▶ _Exercise objective_: In full and without alteration, return the records below.

<<<<

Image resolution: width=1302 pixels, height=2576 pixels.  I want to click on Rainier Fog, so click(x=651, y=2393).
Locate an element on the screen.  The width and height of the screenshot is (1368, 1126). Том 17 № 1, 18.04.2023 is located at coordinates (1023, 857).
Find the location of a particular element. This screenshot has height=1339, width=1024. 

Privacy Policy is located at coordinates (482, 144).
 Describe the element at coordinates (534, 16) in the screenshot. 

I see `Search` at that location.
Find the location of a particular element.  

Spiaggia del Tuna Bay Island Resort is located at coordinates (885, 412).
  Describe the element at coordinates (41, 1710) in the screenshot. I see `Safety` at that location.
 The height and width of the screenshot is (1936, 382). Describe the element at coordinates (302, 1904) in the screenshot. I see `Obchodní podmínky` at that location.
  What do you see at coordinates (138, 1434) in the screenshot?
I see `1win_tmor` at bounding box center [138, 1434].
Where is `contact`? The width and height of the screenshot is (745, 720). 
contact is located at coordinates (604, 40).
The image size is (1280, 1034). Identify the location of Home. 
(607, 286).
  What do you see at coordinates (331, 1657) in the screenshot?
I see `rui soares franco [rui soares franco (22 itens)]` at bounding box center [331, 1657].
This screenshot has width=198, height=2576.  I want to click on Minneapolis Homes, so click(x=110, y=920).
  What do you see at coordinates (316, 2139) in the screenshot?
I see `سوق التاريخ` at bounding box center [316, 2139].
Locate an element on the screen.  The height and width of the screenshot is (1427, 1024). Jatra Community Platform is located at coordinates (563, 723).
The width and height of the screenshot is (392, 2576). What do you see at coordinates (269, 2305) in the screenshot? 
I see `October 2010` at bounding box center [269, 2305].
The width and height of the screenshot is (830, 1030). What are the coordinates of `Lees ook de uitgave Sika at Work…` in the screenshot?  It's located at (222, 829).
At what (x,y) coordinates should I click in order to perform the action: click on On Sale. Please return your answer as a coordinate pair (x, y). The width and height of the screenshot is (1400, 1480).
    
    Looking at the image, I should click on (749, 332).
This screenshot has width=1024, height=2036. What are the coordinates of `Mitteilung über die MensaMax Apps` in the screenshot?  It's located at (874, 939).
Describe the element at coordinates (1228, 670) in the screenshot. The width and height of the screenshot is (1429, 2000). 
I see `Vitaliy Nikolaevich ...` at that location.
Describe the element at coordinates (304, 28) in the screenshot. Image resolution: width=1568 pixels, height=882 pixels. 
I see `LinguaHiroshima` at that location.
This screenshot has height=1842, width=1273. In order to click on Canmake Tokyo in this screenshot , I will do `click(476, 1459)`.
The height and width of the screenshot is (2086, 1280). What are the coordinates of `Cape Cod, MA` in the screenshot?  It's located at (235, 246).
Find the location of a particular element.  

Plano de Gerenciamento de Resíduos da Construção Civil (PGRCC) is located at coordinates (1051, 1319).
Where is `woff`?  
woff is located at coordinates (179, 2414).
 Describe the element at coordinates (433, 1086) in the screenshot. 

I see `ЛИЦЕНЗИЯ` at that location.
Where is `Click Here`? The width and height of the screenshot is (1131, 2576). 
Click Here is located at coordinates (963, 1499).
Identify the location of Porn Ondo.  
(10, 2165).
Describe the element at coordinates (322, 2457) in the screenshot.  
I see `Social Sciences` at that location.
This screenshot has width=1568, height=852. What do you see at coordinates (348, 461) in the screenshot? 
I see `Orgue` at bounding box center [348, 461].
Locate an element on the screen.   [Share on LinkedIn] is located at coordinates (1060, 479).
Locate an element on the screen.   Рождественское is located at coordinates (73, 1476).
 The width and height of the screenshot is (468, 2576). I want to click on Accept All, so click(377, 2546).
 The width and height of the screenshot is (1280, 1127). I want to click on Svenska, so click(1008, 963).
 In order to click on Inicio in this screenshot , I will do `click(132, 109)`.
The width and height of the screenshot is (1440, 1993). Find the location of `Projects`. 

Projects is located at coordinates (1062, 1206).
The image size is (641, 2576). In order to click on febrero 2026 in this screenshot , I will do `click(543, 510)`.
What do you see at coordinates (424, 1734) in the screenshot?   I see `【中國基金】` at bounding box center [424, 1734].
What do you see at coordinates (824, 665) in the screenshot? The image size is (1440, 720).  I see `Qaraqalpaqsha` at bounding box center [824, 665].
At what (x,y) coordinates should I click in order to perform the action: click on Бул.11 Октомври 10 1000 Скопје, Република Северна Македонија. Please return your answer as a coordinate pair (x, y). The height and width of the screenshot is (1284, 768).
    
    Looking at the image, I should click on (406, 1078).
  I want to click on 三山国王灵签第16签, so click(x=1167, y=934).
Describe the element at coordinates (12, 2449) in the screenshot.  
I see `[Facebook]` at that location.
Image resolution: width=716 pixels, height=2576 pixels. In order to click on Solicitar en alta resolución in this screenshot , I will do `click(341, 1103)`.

>>>>

▶ _Answer for this exercise_:
Image resolution: width=1302 pixels, height=2576 pixels.  I want to click on Rainier Fog, so click(x=651, y=2393).
Locate an element on the screen.  The width and height of the screenshot is (1368, 1126). Том 17 № 1, 18.04.2023 is located at coordinates (1023, 857).
Find the location of a particular element. This screenshot has height=1339, width=1024. 

Privacy Policy is located at coordinates (482, 144).
 Describe the element at coordinates (534, 16) in the screenshot. 

I see `Search` at that location.
Find the location of a particular element.  

Spiaggia del Tuna Bay Island Resort is located at coordinates (885, 412).
  Describe the element at coordinates (41, 1710) in the screenshot. I see `Safety` at that location.
 The height and width of the screenshot is (1936, 382). Describe the element at coordinates (302, 1904) in the screenshot. I see `Obchodní podmínky` at that location.
  What do you see at coordinates (138, 1434) in the screenshot?
I see `1win_tmor` at bounding box center [138, 1434].
Where is `contact`? The width and height of the screenshot is (745, 720). 
contact is located at coordinates (604, 40).
The image size is (1280, 1034). Identify the location of Home. 
(607, 286).
  What do you see at coordinates (331, 1657) in the screenshot?
I see `rui soares franco [rui soares franco (22 itens)]` at bounding box center [331, 1657].
This screenshot has width=198, height=2576.  I want to click on Minneapolis Homes, so click(x=110, y=920).
  What do you see at coordinates (316, 2139) in the screenshot?
I see `سوق التاريخ` at bounding box center [316, 2139].
Locate an element on the screen.  The height and width of the screenshot is (1427, 1024). Jatra Community Platform is located at coordinates (563, 723).
The width and height of the screenshot is (392, 2576). What do you see at coordinates (269, 2305) in the screenshot? 
I see `October 2010` at bounding box center [269, 2305].
The width and height of the screenshot is (830, 1030). What are the coordinates of `Lees ook de uitgave Sika at Work…` in the screenshot?  It's located at (222, 829).
At what (x,y) coordinates should I click in order to perform the action: click on On Sale. Please return your answer as a coordinate pair (x, y). The width and height of the screenshot is (1400, 1480).
    
    Looking at the image, I should click on (749, 332).
This screenshot has width=1024, height=2036. What are the coordinates of `Mitteilung über die MensaMax Apps` in the screenshot?  It's located at (874, 939).
Describe the element at coordinates (1228, 670) in the screenshot. The width and height of the screenshot is (1429, 2000). 
I see `Vitaliy Nikolaevich ...` at that location.
Describe the element at coordinates (304, 28) in the screenshot. Image resolution: width=1568 pixels, height=882 pixels. 
I see `LinguaHiroshima` at that location.
This screenshot has height=1842, width=1273. In order to click on Canmake Tokyo in this screenshot , I will do `click(476, 1459)`.
The height and width of the screenshot is (2086, 1280). What are the coordinates of `Cape Cod, MA` in the screenshot?  It's located at (235, 246).
Find the location of a particular element.  

Plano de Gerenciamento de Resíduos da Construção Civil (PGRCC) is located at coordinates (1051, 1319).
Where is `woff`?  
woff is located at coordinates (179, 2414).
 Describe the element at coordinates (433, 1086) in the screenshot. 

I see `ЛИЦЕНЗИЯ` at that location.
Where is `Click Here`? The width and height of the screenshot is (1131, 2576). 
Click Here is located at coordinates (963, 1499).
Identify the location of Porn Ondo.  
(10, 2165).
Describe the element at coordinates (322, 2457) in the screenshot.  
I see `Social Sciences` at that location.
This screenshot has width=1568, height=852. What do you see at coordinates (348, 461) in the screenshot? 
I see `Orgue` at bounding box center [348, 461].
Locate an element on the screen.   [Share on LinkedIn] is located at coordinates (1060, 479).
Locate an element on the screen.   Рождественское is located at coordinates (73, 1476).
 The width and height of the screenshot is (468, 2576). I want to click on Accept All, so click(377, 2546).
 The width and height of the screenshot is (1280, 1127). I want to click on Svenska, so click(1008, 963).
 In order to click on Inicio in this screenshot , I will do `click(132, 109)`.
The width and height of the screenshot is (1440, 1993). Find the location of `Projects`. 

Projects is located at coordinates (1062, 1206).
The image size is (641, 2576). In order to click on febrero 2026 in this screenshot , I will do `click(543, 510)`.
What do you see at coordinates (424, 1734) in the screenshot?   I see `【中國基金】` at bounding box center [424, 1734].
What do you see at coordinates (824, 665) in the screenshot? The image size is (1440, 720).  I see `Qaraqalpaqsha` at bounding box center [824, 665].
At what (x,y) coordinates should I click in order to perform the action: click on Бул.11 Октомври 10 1000 Скопје, Република Северна Македонија. Please return your answer as a coordinate pair (x, y). The height and width of the screenshot is (1284, 768).
    
    Looking at the image, I should click on (406, 1078).
  I want to click on 三山国王灵签第16签, so click(x=1167, y=934).
Describe the element at coordinates (12, 2449) in the screenshot.  
I see `[Facebook]` at that location.
Image resolution: width=716 pixels, height=2576 pixels. In order to click on Solicitar en alta resolución in this screenshot , I will do `click(341, 1103)`.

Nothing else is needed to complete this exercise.